Old Politics Dies Hard in Brazil Despite Sweeping Corruption
(Bloomberg) -- In the aftermath of the greatest political corruption scandal in Brazil’s history and the worst recession on record, the nation’s desire for a profound renewal is being met by a political elite digging in its heels.
It’s not just the leading presidential candidates, all of whom represent established parties and have been in politics for at least a decade, one of them for half a century.
Hundreds of candidates for Congress seek the security of their current jobs. Of the 513 lower house deputies, 402 -- or 79 percent -- are running for re-election, more than in 2014. Fifty-nine percent of the senators eligible for re-election will stand for office, the highest number since 2002.
"The elections of 2018 have already been sabotaged," Samuel Emilio Melo, the national coordinator of Acredito, an organization pushing for political renewal, said, adding that party leaders who control the purse strings tend to prioritize "old chieftains".
The Carwash investigation does not seem to have deterred those who have fallen foul of prosecutors. At least 40 members of the lower chamber and 17 Senators who are under investigation want to renew their mandates, according to research by Jota, a website specializing in Brazilian legal affairs. And that protects them from being tried in any tribunal other than the Supreme Court.
Brazil’s election laws offer considerable perks to elected politicians, according to Antonio Augusto de Queiroz, from the congress’ in-house consultancy, DIAP.

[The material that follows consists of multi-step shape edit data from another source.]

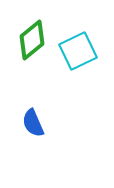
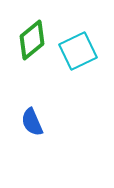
blue semicircle: moved 1 px left, 1 px up
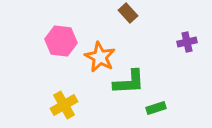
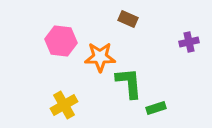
brown rectangle: moved 6 px down; rotated 24 degrees counterclockwise
purple cross: moved 2 px right
orange star: rotated 28 degrees counterclockwise
green L-shape: moved 1 px down; rotated 92 degrees counterclockwise
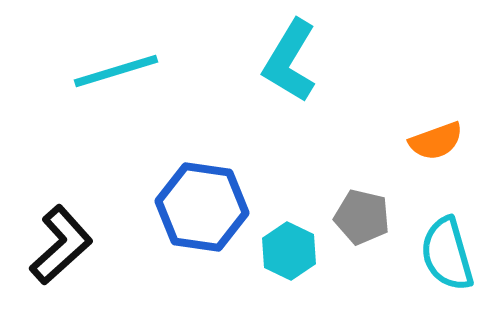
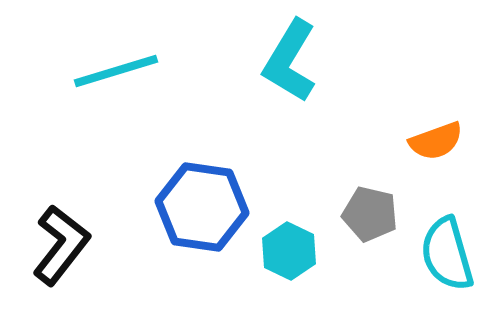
gray pentagon: moved 8 px right, 3 px up
black L-shape: rotated 10 degrees counterclockwise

"Candidates for re-election have comparatively huge advantages in comparison with those who aspire to take their place," he said. As an example, Queiroz cited the fact that an elected politician can run without leaving office, a fact that automatically raises his profile above newcomers. The incumbent also has more access to party funds.
While incumbents may be digging in their heels, that doesn’t mean nobody is trying to unseat them. This year actually features the highest number of candidates running for the lower chamber: 8,332 are vying for just 513 places.

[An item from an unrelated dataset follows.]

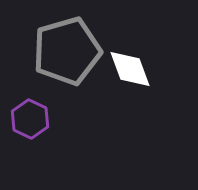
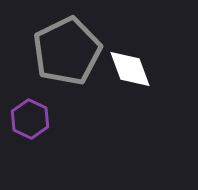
gray pentagon: rotated 10 degrees counterclockwise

Indicted by the Supreme Court for money-laundering and conspiracy, congressman Lucio Vieira Lima is bidding for his third term of office, saying that giving up on politics because of his legal troubles would be an admission of guilt.
"I want to run and win. If I didn’t run, I would acknowledge a guilt that I don’t have," he told Bloomberg in an interview. "There are those who think that I’m in the running just for the privileged forum, but there are deputies with that benefit who are going to jail anyway."
The legal impunity of Brazil’s politicians is notorious. One of the most striking cases involved Paulo Maluf, a former governor of Sao Paulo. Maluf’s decades-long career was full of controversy and accusations, but only in 2017 did the Supreme Court sentence him to seven years for money-laundering and order his mandate as a federal deputy stripped.
Various movements calling for political renewal have surged in recent years due to Brazilians frustration with politics as usual. Acredito, Portuguese for "I Believe", has brought together 2,000 young people in 14 states and will run 30 candidates for the positions of state and federal deputy as well as for the Senate.
Though Melo believes there is little chance of serious change in these elections, he’s emphatic about what has to be done to ensure a higher turnover in future.
"What we need to do is to discuss with the next congress clear, transparent and meritocratic criteria so that there is a fairer distribution of the electoral fund," he said.